> _WHAT IS NEEDED_: The records should be written out in full, with nothing altered.

Transcribed page contents
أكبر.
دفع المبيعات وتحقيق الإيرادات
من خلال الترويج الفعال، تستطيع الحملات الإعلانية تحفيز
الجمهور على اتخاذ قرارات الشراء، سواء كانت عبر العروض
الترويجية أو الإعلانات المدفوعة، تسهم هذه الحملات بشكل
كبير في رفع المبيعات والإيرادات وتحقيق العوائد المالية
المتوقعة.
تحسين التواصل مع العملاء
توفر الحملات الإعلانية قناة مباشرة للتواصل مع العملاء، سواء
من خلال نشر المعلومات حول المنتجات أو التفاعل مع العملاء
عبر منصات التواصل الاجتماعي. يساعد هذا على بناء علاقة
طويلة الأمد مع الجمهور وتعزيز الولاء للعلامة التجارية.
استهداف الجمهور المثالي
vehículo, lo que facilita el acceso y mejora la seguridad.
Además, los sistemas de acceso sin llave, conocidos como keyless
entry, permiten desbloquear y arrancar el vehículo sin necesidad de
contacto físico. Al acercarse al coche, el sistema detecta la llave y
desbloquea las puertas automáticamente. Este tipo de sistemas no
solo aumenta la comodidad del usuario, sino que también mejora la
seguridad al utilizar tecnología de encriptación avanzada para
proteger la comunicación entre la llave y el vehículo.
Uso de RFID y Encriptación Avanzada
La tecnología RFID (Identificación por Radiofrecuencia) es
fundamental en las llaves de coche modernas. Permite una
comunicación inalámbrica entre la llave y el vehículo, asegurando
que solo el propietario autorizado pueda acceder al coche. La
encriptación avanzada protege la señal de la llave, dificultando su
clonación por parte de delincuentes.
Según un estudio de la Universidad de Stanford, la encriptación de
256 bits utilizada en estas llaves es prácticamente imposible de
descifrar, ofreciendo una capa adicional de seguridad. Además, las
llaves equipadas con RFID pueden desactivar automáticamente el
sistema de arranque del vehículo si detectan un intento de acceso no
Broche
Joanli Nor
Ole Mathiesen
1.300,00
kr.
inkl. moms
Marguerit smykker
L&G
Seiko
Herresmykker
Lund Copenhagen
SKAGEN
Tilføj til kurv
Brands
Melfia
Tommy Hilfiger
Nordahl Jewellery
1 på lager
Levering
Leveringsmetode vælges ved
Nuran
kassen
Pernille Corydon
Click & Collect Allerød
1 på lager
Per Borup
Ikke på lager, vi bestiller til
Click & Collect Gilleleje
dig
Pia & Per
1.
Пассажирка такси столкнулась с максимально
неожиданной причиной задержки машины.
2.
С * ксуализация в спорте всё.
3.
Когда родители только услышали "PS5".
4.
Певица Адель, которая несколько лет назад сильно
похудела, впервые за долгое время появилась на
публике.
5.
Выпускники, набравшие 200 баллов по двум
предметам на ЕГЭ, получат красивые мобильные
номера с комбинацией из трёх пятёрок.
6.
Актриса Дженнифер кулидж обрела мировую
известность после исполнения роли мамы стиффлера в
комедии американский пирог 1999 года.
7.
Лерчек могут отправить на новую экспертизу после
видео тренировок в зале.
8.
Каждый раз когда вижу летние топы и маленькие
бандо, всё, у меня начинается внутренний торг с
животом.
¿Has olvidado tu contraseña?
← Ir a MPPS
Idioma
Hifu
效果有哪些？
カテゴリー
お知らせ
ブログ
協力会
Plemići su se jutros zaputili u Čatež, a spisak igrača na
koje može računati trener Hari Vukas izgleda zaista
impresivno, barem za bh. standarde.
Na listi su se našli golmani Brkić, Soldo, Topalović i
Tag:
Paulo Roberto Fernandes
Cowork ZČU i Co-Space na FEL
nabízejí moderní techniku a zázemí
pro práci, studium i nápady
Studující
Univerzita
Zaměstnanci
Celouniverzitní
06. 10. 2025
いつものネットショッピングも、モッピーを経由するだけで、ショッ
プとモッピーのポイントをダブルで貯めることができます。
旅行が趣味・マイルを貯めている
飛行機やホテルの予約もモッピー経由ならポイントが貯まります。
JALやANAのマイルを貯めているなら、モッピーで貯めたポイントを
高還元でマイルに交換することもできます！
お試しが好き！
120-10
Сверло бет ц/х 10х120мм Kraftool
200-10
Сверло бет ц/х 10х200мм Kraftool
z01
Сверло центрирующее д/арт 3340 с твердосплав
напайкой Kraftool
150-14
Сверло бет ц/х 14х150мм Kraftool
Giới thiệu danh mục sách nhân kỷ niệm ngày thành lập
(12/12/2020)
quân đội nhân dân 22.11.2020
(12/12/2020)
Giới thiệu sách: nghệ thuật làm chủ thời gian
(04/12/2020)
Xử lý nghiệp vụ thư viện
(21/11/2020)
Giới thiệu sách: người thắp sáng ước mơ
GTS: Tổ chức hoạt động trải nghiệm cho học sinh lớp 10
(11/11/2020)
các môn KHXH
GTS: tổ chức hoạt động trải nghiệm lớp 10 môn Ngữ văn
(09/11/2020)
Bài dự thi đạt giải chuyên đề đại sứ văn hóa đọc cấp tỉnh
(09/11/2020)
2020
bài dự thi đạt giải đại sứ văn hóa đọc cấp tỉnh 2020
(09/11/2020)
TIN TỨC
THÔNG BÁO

> _SOLUTION FOR THIS EXERCISE_:
أكبر.
دفع المبيعات وتحقيق الإيرادات
من خلال الترويج الفعال، تستطيع الحملات الإعلانية تحفيز
الجمهور على اتخاذ قرارات الشراء، سواء كانت عبر العروض
الترويجية أو الإعلانات المدفوعة، تسهم هذه الحملات بشكل
كبير في رفع المبيعات والإيرادات وتحقيق العوائد المالية
المتوقعة.
تحسين التواصل مع العملاء
توفر الحملات الإعلانية قناة مباشرة للتواصل مع العملاء، سواء
من خلال نشر المعلومات حول المنتجات أو التفاعل مع العملاء
عبر منصات التواصل الاجتماعي. يساعد هذا على بناء علاقة
طويلة الأمد مع الجمهور وتعزيز الولاء للعلامة التجارية.
استهداف الجمهور المثالي
vehículo, lo que facilita el acceso y mejora la seguridad.
Además, los sistemas de acceso sin llave, conocidos como keyless
entry, permiten desbloquear y arrancar el vehículo sin necesidad de
contacto físico. Al acercarse al coche, el sistema detecta la llave y
desbloquea las puertas automáticamente. Este tipo de sistemas no
solo aumenta la comodidad del usuario, sino que también mejora la
seguridad al utilizar tecnología de encriptación avanzada para
proteger la comunicación entre la llave y el vehículo.
Uso de RFID y Encriptación Avanzada
La tecnología RFID (Identificación por Radiofrecuencia) es
fundamental en las llaves de coche modernas. Permite una
comunicación inalámbrica entre la llave y el vehículo, asegurando
que solo el propietario autorizado pueda acceder al coche. La
encriptación avanzada protege la señal de la llave, dificultando su
clonación por parte de delincuentes.
Según un estudio de la Universidad de Stanford, la encriptación de
256 bits utilizada en estas llaves es prácticamente imposible de
descifrar, ofreciendo una capa adicional de seguridad. Además, las
llaves equipadas con RFID pueden desactivar automáticamente el
sistema de arranque del vehículo si detectan un intento de acceso no
Broche
Joanli Nor
Ole Mathiesen
1.300,00
kr.
inkl. moms
Marguerit smykker
L&G
Seiko
Herresmykker
Lund Copenhagen
SKAGEN
Tilføj til kurv
Brands
Melfia
Tommy Hilfiger
Nordahl Jewellery
1 på lager
Levering
Leveringsmetode vælges ved
Nuran
kassen
Pernille Corydon
Click & Collect Allerød
1 på lager
Per Borup
Ikke på lager, vi bestiller til
Click & Collect Gilleleje
dig
Pia & Per
1.
Пассажирка такси столкнулась с максимально
неожиданной причиной задержки машины.
2.
С * ксуализация в спорте всё.
3.
Когда родители только услышали "PS5".
4.
Певица Адель, которая несколько лет назад сильно
похудела, впервые за долгое время появилась на
публике.
5.
Выпускники, набравшие 200 баллов по двум
предметам на ЕГЭ, получат красивые мобильные
номера с комбинацией из трёх пятёрок.
6.
Актриса Дженнифер кулидж обрела мировую
известность после исполнения роли мамы стиффлера в
комедии американский пирог 1999 года.
7.
Лерчек могут отправить на новую экспертизу после
видео тренировок в зале.
8.
Каждый раз когда вижу летние топы и маленькие
бандо, всё, у меня начинается внутренний торг с
животом.
¿Has olvidado tu contraseña?
← Ir a MPPS
Idioma
Hifu
效果有哪些？
カテゴリー
お知らせ
ブログ
協力会
Plemići su se jutros zaputili u Čatež, a spisak igrača na
koje može računati trener Hari Vukas izgleda zaista
impresivno, barem za bh. standarde.
Na listi su se našli golmani Brkić, Soldo, Topalović i
Tag:
Paulo Roberto Fernandes
Cowork ZČU i Co-Space na FEL
nabízejí moderní techniku a zázemí
pro práci, studium i nápady
Studující
Univerzita
Zaměstnanci
Celouniverzitní
06. 10. 2025
いつものネットショッピングも、モッピーを経由するだけで、ショッ
プとモッピーのポイントをダブルで貯めることができます。
旅行が趣味・マイルを貯めている
飛行機やホテルの予約もモッピー経由ならポイントが貯まります。
JALやANAのマイルを貯めているなら、モッピーで貯めたポイントを
高還元でマイルに交換することもできます！
お試しが好き！
120-10
Сверло бет ц/х 10х120мм Kraftool
200-10
Сверло бет ц/х 10х200мм Kraftool
z01
Сверло центрирующее д/арт 3340 с твердосплав
напайкой Kraftool
150-14
Сверло бет ц/х 14х150мм Kraftool
Giới thiệu danh mục sách nhân kỷ niệm ngày thành lập
(12/12/2020)
quân đội nhân dân 22.11.2020
(12/12/2020)
Giới thiệu sách: nghệ thuật làm chủ thời gian
(04/12/2020)
Xử lý nghiệp vụ thư viện
(21/11/2020)
Giới thiệu sách: người thắp sáng ước mơ
GTS: Tổ chức hoạt động trải nghiệm cho học sinh lớp 10
(11/11/2020)
các môn KHXH
GTS: tổ chức hoạt động trải nghiệm lớp 10 môn Ngữ văn
(09/11/2020)
Bài dự thi đạt giải chuyên đề đại sứ văn hóa đọc cấp tỉnh
(09/11/2020)
2020
bài dự thi đạt giải đại sứ văn hóa đọc cấp tỉnh 2020
(09/11/2020)
TIN TỨC
THÔNG BÁO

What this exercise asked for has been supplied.